At the end of another Hong Kong Art Fair – now rebranded as Art Basel in Hong Kong – one image stays in my mind. On an elevated platform stands Lars Nittve, executive director of the much-heralded M+ Museum, due to open in 2017. He is wearing a brown suit and giving a speech, in front of a gigantic brown inflatable pile of poo by American artist, Paul McCarthy. Was it coincidence, or did Lars carefully choose the suit for the occasion?
Behind the giant-sized poo towers the Ritz Carlton Hotel, whose management probably has its own views about this piece of impromptu public sculpture. When something like this dominates the view to and from your front door, it must feel uncomfortably like a comment.
The poo and other blow-up sculptures, such as Cao Fei’s suckling pig, and a bouncy Stonehenge by Jeremy Deller, are part of a temporary show called Inflation, which occupies the site where the new museum will be built. The positive spin is that this project has had an amazing impact on Hong Kong’s citizenry, affording them the revelation that shit can be art. It is only a small step to realise this also works in reverse.
At the very least it is an antidote to Florentijn Hofman’s Rubber Duck, currently bobbing up and down in Hong Kong Harbour, like it bobbed in Sydney Harbour at the start of this year. The apotheosis of cuteness, it is once again proving wildly popular, which is a reminder of the true nature of the public’s taste in art. It drew even more attention a fortnight ago when it deflated, turning into something that resembled a floating omelette.
The title, Inflation, makes one think of the inflated prices of contemporary art works sold this week at the fair.
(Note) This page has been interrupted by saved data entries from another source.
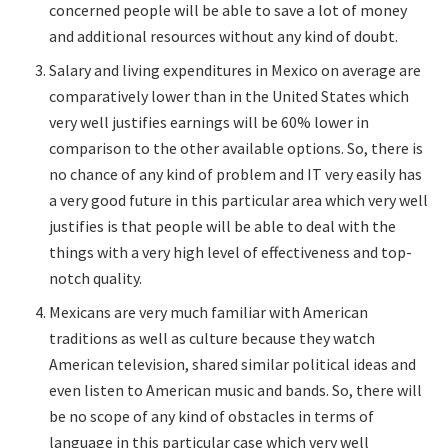
concerned people will be able to save a lot of money
and additional resources without any kind of doubt.
Salary and living expenditures in Mexico on average are
comparatively lower than in the United States which
very well justifies earnings will be 60% lower in
comparison to the other available options. So, there is
no chance of any kind of problem and IT very easily has
a very good future in this particular area which very well
justifies is that people will be able to deal with the
things with a very high level of effectiveness and top-
notch quality.
Mexicans are very much familiar with American
traditions as well as culture because they watch
American television, shared similar political ideas and
even listen to American music and bands. So, there will
be no scope of any kind of obstacles in terms of
language in this particular case which very well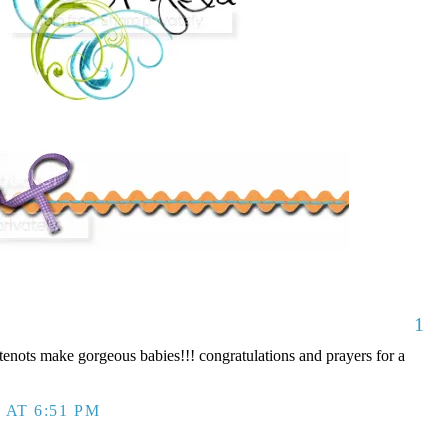
1
nots make gorgeous babies!!! congratulations and prayers for a
 AT 6:51 PM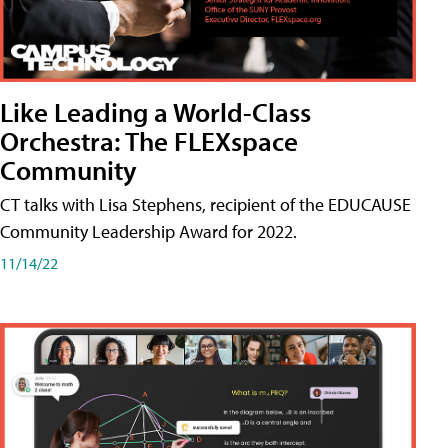
Like Leading a World-Class
Orchestra: The FLEXspace
Community
CT talks with Lisa Stephens, recipient of the EDUCAUSE
Community Leadership Award for 2022.
11/14/22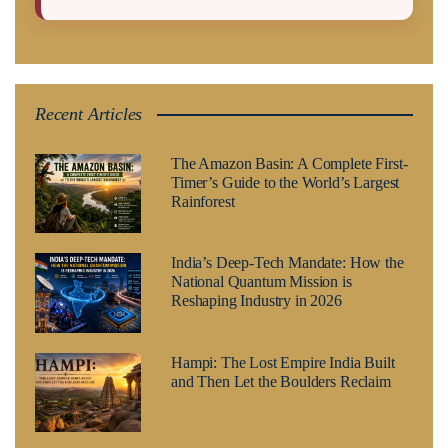
Recent Articles
The Amazon Basin: A Complete First-
Timer’s Guide to the World’s Largest
Rainforest
India’s Deep-Tech Mandate: How the
National Quantum Mission is
Reshaping Industry in 2026
Hampi: The Lost Empire India Built
and Then Let the Boulders Reclaim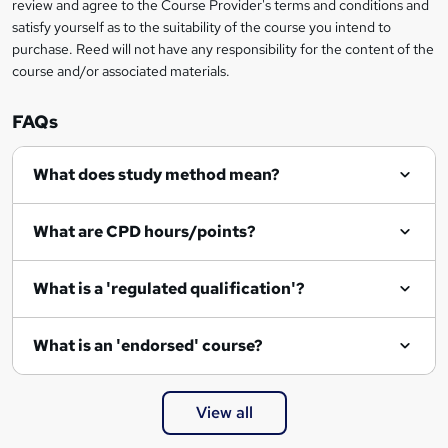
review and agree to the Course Provider's terms and conditions and
o
satisfy yourself as to the suitability of the course you intend to
r
purchase. Reed will not have any responsibility for the content of the
course and/or associated materials.
e
n
FAQs
q
What does study method mean?
u
i
What are CPD hours/points?
r
e
What is a 'regulated qualification'?
What is an 'endorsed' course?
View all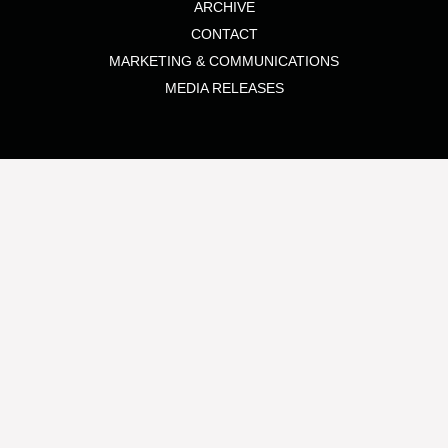
ARCHIVE
CONTACT
MARKETING & COMMUNICATIONS
MEDIA RELEASES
Yet it also has resonance for the West Kowloon project itself, which is feeling the squeeze due to a hundred percent rise in construction costs over the past few years.
The original budget of HK $21.6 billion, which seemed wildly generous, has now ballooned to HK $47 billion, meaning that CEO, Michael Lynch, and his colleagues, have got to add fund-raising to their list of responsibilities. Perhaps only someone as tough-minded as Lynch could be relied on to pull this off. He will still be obliged to make lots of compromises with the site, and is unlikely to repeat the international architectural contest that has seen six of the world’s top firms (3 European, 3 Asian) submit designs for the M+ Museum. By all accounts the winner has been chosen and will soon be announced.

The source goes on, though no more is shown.